This is a great article outlining several cases where blockchains are being
applied to solve supply chain issues ineffectively.

Yaron's assessment finds that

Key repudiation resistance is the only real compelling case where a blockchain
is the right tool for the supply chain. This is not to say that there aren't
valuable uses for blockchains within the context of more hyrid solutions.

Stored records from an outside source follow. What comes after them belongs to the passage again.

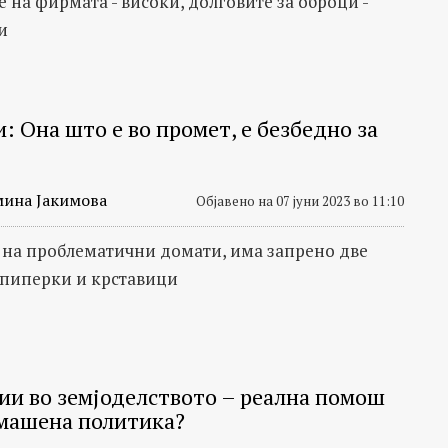
 на фирмата - високи, долговите за оброци -
и
: Она што е во промет, е безбедно за
мина Јакимова
Објавено на 07 јуни 2023 во 11:10
 на проблематични домати, има запренo две
 пиперки и крставици
ии во земјоделството – реална помош
машена политика?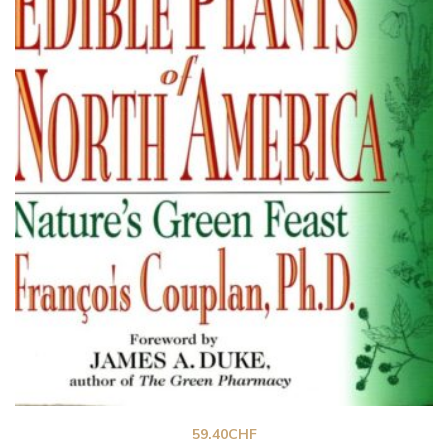
59.40
CHF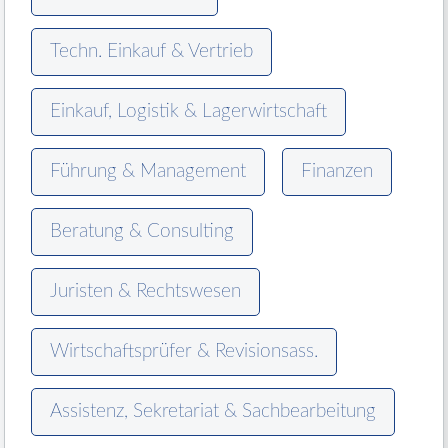
Techn. Einkauf & Vertrieb
Einkauf, Logistik & Lagerwirtschaft
Führung & Management
Finanzen
Beratung & Consulting
Juristen & Rechtswesen
Wirtschaftsprüfer & Revisionsass.
Assistenz, Sekretariat & Sachbearbeitung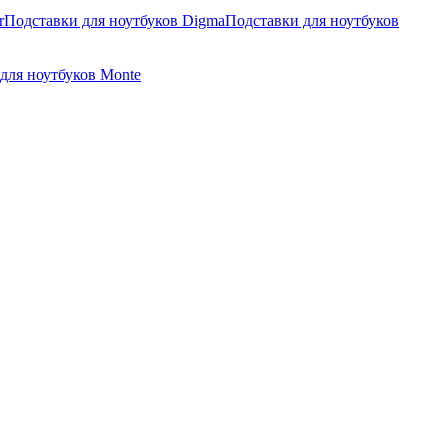
r
Подставки для ноутбуков Digma
Подставки для ноутбуков
для ноутбуков Monte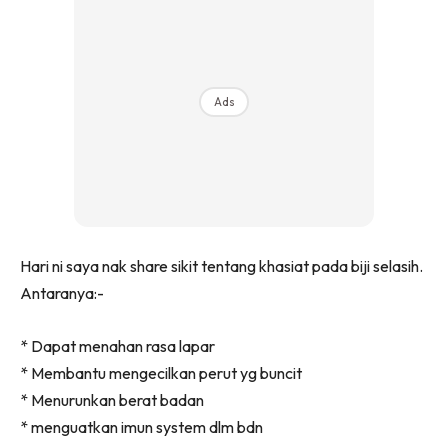
Ads
Hari ni saya nak share sikit tentang khasiat pada biji selasih.
Antaranya:-
* Dapat menahan rasa lapar
* Membantu mengecilkan perut yg buncit
* Menurunkan berat badan
* menguatkan imun system dlm bdn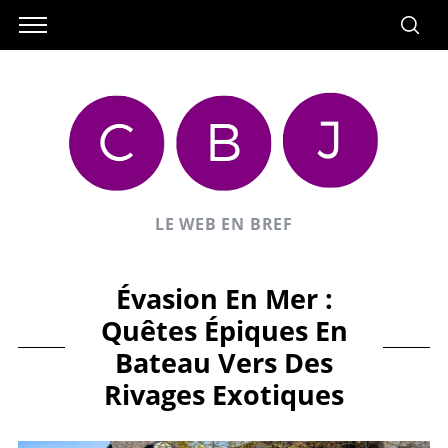
LE WEB EN BREF
Évasion En Mer :
Quêtes Épiques En
Bateau Vers Des
Rivages Exotiques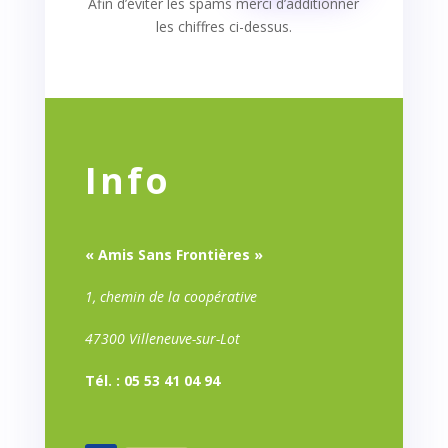
Afin d’éviter les spams merci d’additionner
les chiffres ci-dessus.
Info
« Amis Sans Frontières »
1, chemin de la coopérative
47300 Villeneuve-sur-Lot
Tél. : 05 53 41 04 94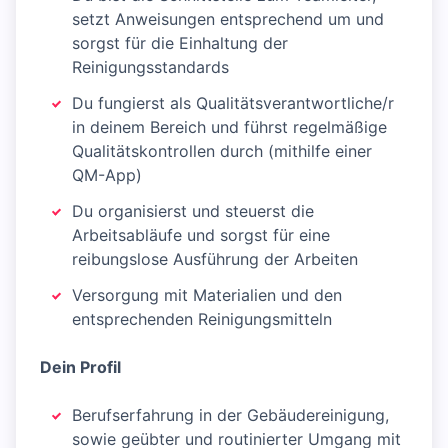
setzt Anweisungen entsprechend um und
sorgst für die Einhaltung der
Reinigungsstandards
Du fungierst als Qualitätsverantwortliche/r
in deinem Bereich und führst regelmäßige
Qualitätskontrollen durch (mithilfe einer
QM-App)
Du organisierst und steuerst die
Arbeitsabläufe und sorgst für eine
reibungslose Ausführung der Arbeiten
Versorgung mit Materialien und den
entsprechenden Reinigungsmitteln
Dein Profil
Berufserfahrung in der Gebäudereinigung,
sowie geübter und routinierter Umgang mit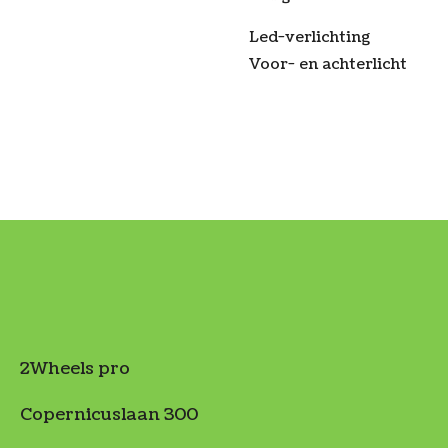
Led-verlichting
Voor- en achterlicht
2Wheels pro
Copernicuslaan 300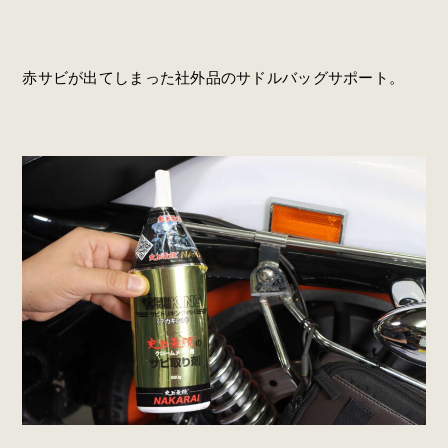
赤サビが出てしまった社外品のサドルバッグサポート。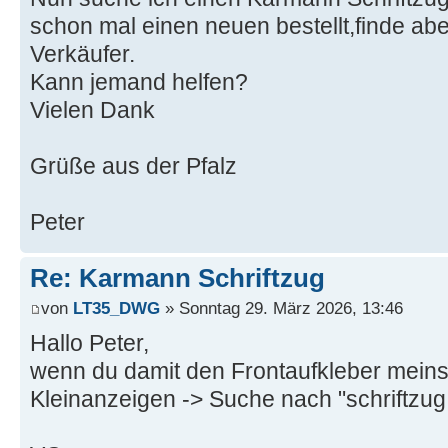
schon mal einen neuen bestellt,finde abe
Verkäufer.
Kann jemand helfen?
Vielen Dank
Grüße aus der Pfalz
Peter
Re: Karmann Schriftzug
von
LT35_DWG
» Sonntag 29. März 2026, 13:46
Hallo Peter,
wenn du damit den Frontaufkleber meinst
Kleinanzeigen -> Suche nach "schriftzu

"The block chain does some amazing things but accomplishing those goals comes
at a very real cost. Byzantine attacks are a pain and require lots of
resources to deal with. So if we don’t need to survive them then we don’t need
the block chain. This article isn’t about saying the block chain is bad. It is
about saying that we should use the right tool for the right problem. If your
block chain application is based on off chain storage then there is a non-
trivial probability that you may not actually need the block chain. It’s worth
at least thinking about".

------
papito
There is this company that implemented land sale management - I think in
Georgia (the country) - and if you go to their website, they just tout what
technologies they use. We use Rust! It's type-safe! That's the kind of people
who will try to sell you blockchain. Blockchain, obviously will solve all your
problems.

I honestly cannot think of another more overhyped and useless technology right
now.

------
idlewords
I feel like "blockchain" must be a mental shorthand for something different to
these people, and that they are not all delusional and insane. What am I
missing?

------
cortesoft
They mention there are 'misaligned interests' in supply chains, but I am not
sure what interests are misaligned?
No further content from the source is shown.